Das ist der längste und kälteste Winter seit ….. dem letzten Sommer in Bremen … ja genau, seit wann eigentlich? Die letzten beiden Winter 11/12 und 10/11 in Bremen waren eigentlich ganz OK. Die Winter davor war ich kontinuierlich in Japan, da war es eigentlich sehr angenehm, hell, blauer Himmel, wenn  auch nicht unbedingt warm. Vor allem nicht im Haus.

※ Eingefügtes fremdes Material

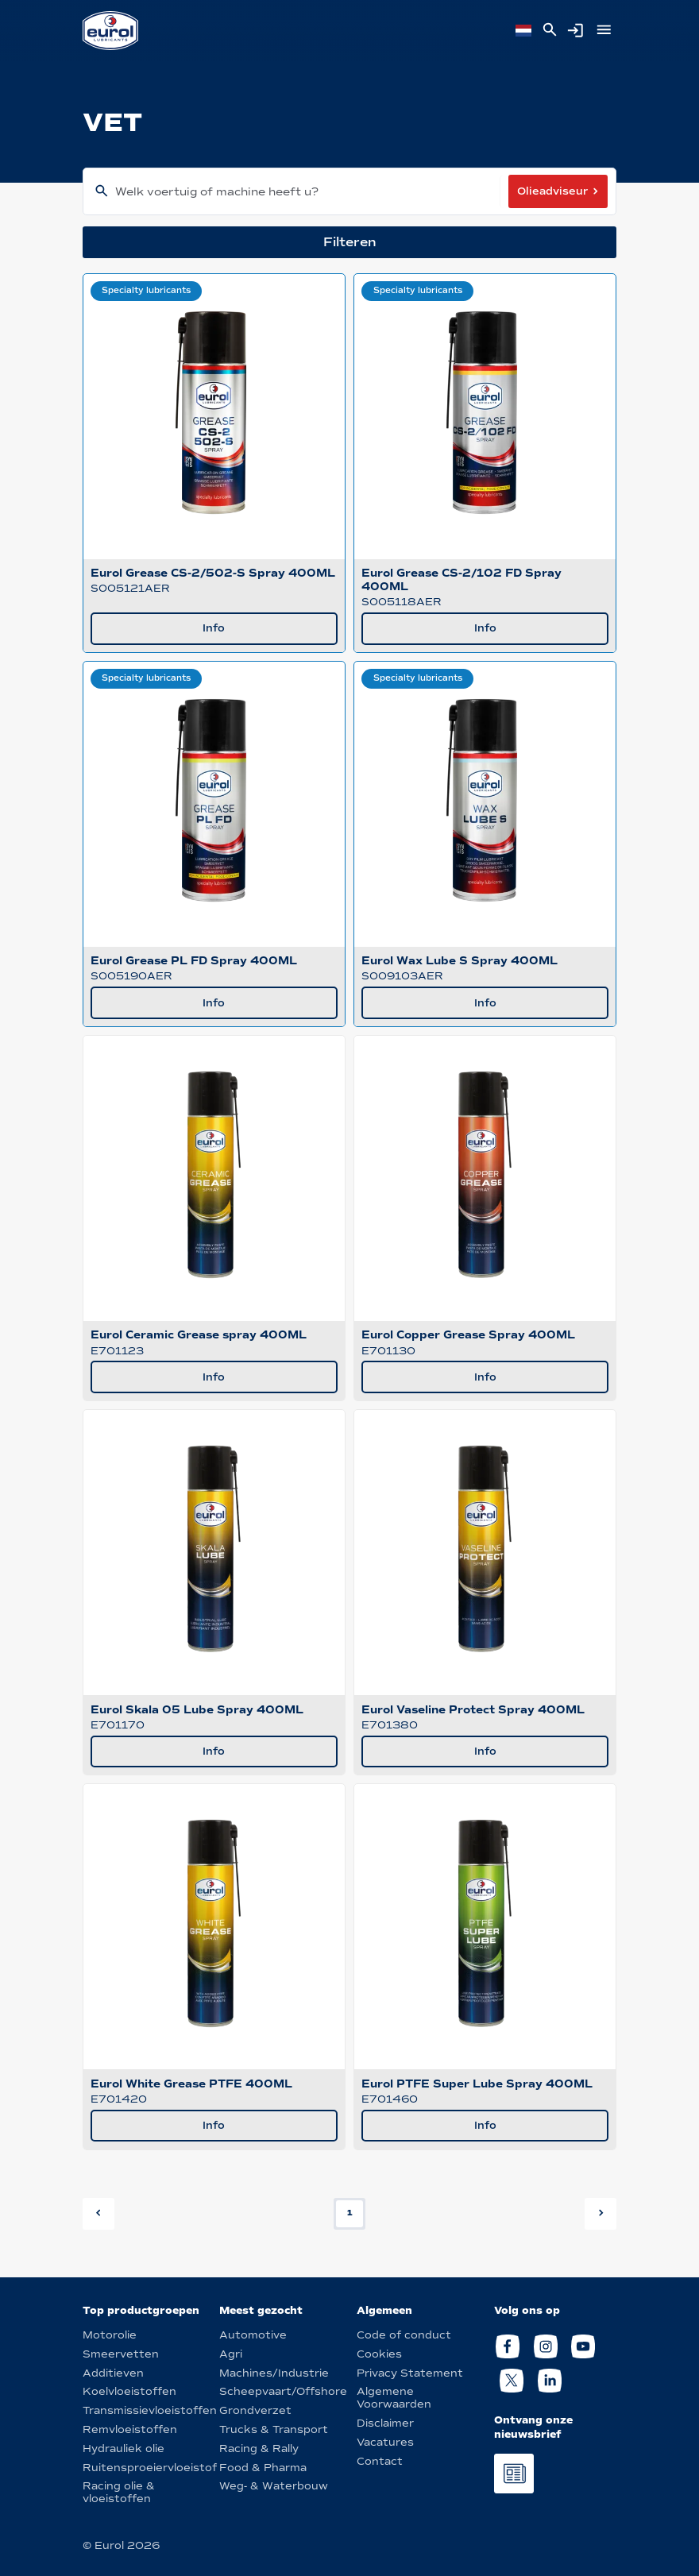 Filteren (350, 241)
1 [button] (350, 2212)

97/98 war ich wohl in Düsseldorf, ich kann mich nicht erinnern. 96/97 war ich in Malaysia da war ohnehin jeden Tag das gleiche Wetter: heiß und schwül und nachmittags regnete es. 95/96 war ich in China auf der Baustelle genau hier. Dort war es allerdings schweinekalt, or allem in dem Winter davor, als für ein paar Tage die komplette Stromversorgung zusammenbrach und ich wieder mit Bleistift und Taschenrechner arbeiten musste.

96 Xiaolangdi Yellow River

Das war also in etwas vergleichbar mit Bremen. Hilfe, ich brauche eine Winterpause.